___ Input data ___

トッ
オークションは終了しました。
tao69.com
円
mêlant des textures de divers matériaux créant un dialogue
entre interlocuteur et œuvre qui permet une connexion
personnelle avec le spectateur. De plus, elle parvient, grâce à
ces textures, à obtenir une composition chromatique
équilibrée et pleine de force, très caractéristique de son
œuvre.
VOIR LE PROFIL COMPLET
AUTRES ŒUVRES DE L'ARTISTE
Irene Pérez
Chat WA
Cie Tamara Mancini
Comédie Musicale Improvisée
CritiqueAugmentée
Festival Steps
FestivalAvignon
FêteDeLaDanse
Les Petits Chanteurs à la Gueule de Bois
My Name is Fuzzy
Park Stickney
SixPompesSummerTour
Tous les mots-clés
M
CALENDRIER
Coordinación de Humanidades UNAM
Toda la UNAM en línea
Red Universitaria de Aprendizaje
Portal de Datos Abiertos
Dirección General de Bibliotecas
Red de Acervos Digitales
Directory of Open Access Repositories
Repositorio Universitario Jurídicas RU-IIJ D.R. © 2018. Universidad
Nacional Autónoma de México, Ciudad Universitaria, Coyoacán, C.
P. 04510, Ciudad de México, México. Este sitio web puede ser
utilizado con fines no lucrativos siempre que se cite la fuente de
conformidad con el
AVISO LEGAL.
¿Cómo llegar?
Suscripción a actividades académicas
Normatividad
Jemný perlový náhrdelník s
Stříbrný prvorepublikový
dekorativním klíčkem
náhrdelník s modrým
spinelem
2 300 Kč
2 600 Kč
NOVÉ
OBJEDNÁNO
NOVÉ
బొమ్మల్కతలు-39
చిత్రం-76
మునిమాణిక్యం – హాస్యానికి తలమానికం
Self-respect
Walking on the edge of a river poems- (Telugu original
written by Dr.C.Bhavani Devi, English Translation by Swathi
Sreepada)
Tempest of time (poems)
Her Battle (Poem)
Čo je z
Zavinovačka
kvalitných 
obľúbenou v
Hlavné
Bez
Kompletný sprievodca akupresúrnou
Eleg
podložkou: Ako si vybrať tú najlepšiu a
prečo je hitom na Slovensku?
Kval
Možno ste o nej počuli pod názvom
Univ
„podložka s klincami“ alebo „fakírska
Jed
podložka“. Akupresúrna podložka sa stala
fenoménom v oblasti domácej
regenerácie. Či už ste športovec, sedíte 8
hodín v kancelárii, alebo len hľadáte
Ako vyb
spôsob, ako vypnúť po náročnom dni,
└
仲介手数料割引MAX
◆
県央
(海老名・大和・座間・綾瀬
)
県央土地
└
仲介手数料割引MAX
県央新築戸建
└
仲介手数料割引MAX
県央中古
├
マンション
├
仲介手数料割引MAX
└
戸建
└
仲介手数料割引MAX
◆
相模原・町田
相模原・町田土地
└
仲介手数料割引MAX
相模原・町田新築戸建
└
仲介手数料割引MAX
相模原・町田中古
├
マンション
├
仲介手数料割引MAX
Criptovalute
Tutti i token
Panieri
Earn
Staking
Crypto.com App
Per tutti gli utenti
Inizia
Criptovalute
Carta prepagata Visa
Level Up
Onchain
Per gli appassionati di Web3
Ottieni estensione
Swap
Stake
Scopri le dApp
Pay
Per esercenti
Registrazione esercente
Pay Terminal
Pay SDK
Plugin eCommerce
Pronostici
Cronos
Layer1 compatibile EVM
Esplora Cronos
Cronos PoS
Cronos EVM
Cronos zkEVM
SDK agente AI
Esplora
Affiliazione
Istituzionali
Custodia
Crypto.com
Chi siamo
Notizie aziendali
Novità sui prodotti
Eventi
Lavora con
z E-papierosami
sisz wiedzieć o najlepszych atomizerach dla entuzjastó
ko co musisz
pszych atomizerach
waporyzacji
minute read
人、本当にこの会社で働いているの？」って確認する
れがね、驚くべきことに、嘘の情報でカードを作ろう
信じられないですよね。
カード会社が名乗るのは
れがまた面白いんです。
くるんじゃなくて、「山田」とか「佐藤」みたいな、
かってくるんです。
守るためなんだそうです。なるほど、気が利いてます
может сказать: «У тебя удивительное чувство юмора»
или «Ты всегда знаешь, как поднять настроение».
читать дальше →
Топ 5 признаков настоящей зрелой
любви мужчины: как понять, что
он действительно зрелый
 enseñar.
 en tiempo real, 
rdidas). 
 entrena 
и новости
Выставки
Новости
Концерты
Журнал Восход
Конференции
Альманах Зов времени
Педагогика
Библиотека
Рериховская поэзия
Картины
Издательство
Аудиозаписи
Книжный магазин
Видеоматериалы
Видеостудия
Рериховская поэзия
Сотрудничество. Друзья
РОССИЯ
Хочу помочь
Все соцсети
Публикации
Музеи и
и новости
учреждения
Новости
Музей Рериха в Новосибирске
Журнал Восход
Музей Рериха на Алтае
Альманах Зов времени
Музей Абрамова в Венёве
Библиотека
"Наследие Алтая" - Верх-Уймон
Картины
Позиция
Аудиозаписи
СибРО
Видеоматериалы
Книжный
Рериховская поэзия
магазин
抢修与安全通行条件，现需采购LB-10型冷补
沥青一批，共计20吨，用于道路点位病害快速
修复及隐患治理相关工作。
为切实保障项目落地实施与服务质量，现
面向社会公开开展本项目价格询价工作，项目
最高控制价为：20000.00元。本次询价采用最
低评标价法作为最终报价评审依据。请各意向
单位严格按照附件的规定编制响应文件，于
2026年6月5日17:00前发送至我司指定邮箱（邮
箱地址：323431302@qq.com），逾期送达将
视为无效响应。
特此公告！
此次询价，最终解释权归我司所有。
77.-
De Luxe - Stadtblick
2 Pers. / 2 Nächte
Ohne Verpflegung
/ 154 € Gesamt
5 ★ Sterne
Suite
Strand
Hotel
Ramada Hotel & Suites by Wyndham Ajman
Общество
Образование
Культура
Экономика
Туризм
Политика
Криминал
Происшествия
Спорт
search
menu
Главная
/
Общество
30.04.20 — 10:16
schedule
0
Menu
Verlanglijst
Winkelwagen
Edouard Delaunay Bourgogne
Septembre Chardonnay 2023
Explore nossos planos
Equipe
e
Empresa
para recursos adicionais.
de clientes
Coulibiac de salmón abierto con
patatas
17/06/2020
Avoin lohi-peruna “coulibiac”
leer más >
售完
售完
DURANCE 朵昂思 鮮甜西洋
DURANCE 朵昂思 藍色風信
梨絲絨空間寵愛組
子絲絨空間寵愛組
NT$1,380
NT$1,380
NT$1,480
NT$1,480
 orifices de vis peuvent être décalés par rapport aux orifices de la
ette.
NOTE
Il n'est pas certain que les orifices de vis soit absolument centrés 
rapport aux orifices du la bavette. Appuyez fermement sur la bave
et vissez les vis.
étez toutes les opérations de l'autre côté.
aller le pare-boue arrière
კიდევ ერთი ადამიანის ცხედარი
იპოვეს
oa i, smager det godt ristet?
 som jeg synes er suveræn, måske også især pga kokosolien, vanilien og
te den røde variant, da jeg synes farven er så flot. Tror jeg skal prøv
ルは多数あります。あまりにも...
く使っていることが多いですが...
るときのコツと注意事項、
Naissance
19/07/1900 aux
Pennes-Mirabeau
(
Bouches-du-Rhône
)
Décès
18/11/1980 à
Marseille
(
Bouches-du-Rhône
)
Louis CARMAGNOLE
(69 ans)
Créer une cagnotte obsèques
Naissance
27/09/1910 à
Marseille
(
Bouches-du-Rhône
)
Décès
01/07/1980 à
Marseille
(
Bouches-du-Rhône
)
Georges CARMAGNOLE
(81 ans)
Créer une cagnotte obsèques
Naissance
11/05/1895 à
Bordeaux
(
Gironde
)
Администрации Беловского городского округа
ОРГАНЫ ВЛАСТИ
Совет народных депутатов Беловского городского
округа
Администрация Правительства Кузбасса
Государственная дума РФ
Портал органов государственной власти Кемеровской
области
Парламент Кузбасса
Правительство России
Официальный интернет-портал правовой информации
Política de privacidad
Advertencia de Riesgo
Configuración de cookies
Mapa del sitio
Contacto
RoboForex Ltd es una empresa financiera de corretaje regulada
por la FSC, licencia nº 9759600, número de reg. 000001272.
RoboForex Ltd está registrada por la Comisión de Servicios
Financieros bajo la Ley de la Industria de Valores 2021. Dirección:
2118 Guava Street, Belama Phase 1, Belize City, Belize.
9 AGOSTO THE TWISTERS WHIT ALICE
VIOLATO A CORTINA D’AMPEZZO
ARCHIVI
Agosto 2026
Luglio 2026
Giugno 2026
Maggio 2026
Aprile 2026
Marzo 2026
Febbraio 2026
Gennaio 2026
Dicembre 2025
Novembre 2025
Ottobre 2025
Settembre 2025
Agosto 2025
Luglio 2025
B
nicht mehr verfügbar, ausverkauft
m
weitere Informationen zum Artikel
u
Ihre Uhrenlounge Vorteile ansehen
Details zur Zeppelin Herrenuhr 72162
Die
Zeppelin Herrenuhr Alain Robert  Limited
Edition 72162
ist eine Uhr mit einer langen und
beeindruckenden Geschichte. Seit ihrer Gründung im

___

Each line of the data that includes "RoboForex" should be copied.

RoboForex Ltd es una empresa financiera de corretaje regulada
RoboForex Ltd está registrada por la Comisión de Servicios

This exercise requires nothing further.